JP2010204424A - Blank for reflective photomask and reflective photomask - Google Patents

Abstract

<P>PROBLEM TO BE SOLVED: To provide a blank for a reflective photomask, which is clean against outgas components existing in a mask case made of resin and in clean room environment and can form minute patterns without contaminating inside an exposing device; and to provide the reflective photomask. <P>SOLUTION: The blank for a reflective photomask is clean to outgas components existing in a mask case made of resin and in clean room environment and can form minute patterns without contaminating inside an exposing device by including a protective film coated so that the outgas components may not adhere to the whole surface of the surroundings. The reflective photomask is also provided. <P>COPYRIGHT: (C)2010,JPO&INPIT

Description

  The present invention relates to a reflective photomask blank and a reflective photomask.

  Lithography technology is used for nano-level microfabrication of circuit patterns such as LSI. In recent years, with higher integration, a technique for producing a finer pattern is required, and the wavelength of an exposure light source is being shortened. For example, the exposure light source has been shifted to a KrF excimer laser (wavelength 248 nm) and an ArF excimer laser (wavelength 193 nm). In addition, developments have been made in which soft X-rays having a shorter wavelength (wavelength: 13.5 nm) are used as an exposure light source.

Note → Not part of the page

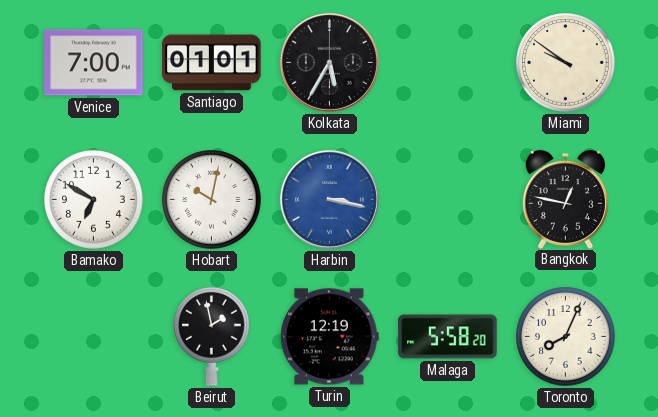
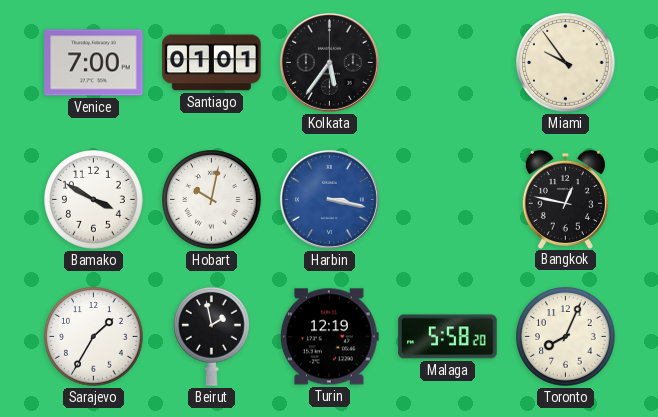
Kolkata: 5:35 -> 5:36
Miami: 9:51 -> 9:54
Bamako: 6:50 -> 3:50
Sarajevo: none -> 1:35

  Lithography using soft X-rays as an exposure light source is called EUV (Extreme Ultra Violet) lithography. In EUV lithography, since the refractive index of a substance in the wavelength region of the exposure light source is slightly smaller than 1, a conventionally used refractive optical system cannot be used, and pattern transfer can be performed by using a reflective optical system. carry out. Further, since EUV light is absorbed by nitrogen and moisture, and a conventional transmission type photomask cannot be used, a reflection type photomask is used.

  A reflection type photomask uses a blank in which a multilayer reflection layer capable of reflecting EUV light is formed on a substrate having a low coefficient of thermal expansion, and an absorption layer is formed of a material having a high absorption rate for EUV light. Can be obtained by processing into a desired pattern. In many cases, a layer called a buffer layer or a capping layer is provided between the multilayer reflective layer and the absorbing layer in order to prevent a reduction in reflectance due to pattern defect correction or oxidation.

  As described above, EUV lithography has many parts that are remarkably different from the conventional lithography techniques, and immediate support for peripheral techniques is required.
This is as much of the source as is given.